▶ _AVAILABLE DATA_:
[Start of Attachment]

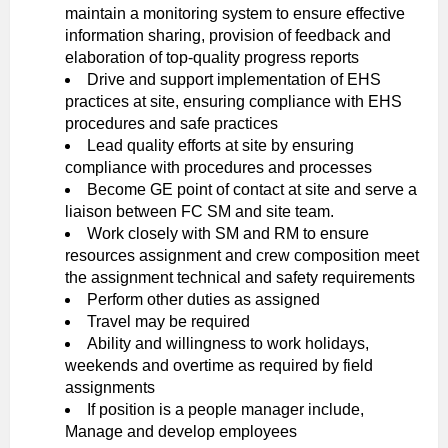
maintain a monitoring system to ensure effective
information sharing, provision of feedback and
elaboration of top-quality progress reports
Drive and support implementation of EHS
practices at site, ensuring compliance with EHS
procedures and safe practices
Lead quality efforts at site by ensuring
compliance with procedures and processes
Become GE point of contact at site and serve a
liaison between FC SM and site team.
Work closely with SM and RM to ensure
resources assignment and crew composition meet
the assignment technical and safety requirements
Perform other duties as assigned
Travel may be required
Ability and willingness to work holidays,
weekends and overtime as required by field
assignments
If position is a people manager include,
Manage and develop employees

[End of Attachment]

▶ _HOW TO COMPLETE THIS TASK_: Return only what runs from the line containing "Perform other duties as assigned" to the last line of the records above, both ends included, exactly as written.

▶ _RESPONSE_:
Perform other duties as assigned
Travel may be required
Ability and willingness to work holidays,
weekends and overtime as required by field
assignments
If position is a people manager include,
Manage and develop employees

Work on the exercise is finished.